### YOUR OBJECTIVE
Where does the word "tilbud" occur in the data below? Copy each line that holds it.

------ MATERIAL FOR THIS TASK

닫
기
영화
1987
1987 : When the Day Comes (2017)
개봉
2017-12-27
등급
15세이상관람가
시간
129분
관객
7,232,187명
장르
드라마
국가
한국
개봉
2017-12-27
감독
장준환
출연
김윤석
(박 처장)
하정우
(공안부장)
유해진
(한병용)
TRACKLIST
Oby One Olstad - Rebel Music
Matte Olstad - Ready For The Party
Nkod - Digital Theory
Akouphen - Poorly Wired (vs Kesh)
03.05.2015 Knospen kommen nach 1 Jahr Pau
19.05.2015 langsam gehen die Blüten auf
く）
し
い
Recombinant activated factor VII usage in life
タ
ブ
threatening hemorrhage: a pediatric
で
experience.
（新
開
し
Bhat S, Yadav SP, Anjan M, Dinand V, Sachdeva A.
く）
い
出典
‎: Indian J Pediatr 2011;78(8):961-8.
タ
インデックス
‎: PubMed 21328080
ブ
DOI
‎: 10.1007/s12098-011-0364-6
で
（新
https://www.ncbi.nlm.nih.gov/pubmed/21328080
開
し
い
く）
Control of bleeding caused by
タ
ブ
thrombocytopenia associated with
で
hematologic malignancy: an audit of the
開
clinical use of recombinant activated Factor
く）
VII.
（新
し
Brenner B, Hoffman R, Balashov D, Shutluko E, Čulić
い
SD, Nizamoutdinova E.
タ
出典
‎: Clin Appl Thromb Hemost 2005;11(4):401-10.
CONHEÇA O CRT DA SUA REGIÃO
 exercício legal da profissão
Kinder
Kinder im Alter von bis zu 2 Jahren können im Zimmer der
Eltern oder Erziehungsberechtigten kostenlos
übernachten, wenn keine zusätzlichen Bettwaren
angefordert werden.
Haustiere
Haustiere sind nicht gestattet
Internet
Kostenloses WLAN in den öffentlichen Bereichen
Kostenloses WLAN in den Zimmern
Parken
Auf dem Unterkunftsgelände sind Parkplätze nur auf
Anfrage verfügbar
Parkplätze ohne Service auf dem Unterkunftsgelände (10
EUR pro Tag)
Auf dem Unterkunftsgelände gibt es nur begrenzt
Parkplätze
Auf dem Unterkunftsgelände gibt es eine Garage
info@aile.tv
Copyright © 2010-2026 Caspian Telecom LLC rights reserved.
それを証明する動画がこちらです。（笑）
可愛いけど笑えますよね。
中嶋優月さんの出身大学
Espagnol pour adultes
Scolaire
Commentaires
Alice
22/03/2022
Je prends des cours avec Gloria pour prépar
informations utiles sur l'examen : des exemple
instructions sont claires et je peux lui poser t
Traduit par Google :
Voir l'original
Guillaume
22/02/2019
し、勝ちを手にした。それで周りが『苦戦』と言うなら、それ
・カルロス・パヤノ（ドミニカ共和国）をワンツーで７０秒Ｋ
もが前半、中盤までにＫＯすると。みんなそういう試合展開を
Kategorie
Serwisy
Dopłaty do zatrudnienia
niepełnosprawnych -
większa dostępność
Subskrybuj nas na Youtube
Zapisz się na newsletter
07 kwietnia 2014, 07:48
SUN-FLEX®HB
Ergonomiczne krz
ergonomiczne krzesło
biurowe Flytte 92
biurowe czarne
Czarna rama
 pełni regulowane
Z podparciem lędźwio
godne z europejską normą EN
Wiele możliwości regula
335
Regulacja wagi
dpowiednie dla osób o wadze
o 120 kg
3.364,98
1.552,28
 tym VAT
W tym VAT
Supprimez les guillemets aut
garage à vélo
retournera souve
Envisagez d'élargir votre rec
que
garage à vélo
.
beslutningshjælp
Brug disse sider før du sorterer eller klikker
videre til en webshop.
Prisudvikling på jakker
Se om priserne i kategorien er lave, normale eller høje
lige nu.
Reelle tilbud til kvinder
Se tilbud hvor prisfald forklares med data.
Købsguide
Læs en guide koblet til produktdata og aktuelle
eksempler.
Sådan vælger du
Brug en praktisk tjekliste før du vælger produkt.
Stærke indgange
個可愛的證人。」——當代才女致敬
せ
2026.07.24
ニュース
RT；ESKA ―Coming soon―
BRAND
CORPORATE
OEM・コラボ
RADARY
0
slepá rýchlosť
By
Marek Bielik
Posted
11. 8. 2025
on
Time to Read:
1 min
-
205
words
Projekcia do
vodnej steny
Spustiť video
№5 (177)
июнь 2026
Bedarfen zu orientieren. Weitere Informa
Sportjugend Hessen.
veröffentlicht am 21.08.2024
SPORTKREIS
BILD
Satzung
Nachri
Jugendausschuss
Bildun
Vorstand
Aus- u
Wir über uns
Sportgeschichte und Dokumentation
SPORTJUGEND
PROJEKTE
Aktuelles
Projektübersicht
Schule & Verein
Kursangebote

------------

### SOLVED PROBLEM
Reelle tilbud til kvinder
Se tilbud hvor prisfald forklares med data.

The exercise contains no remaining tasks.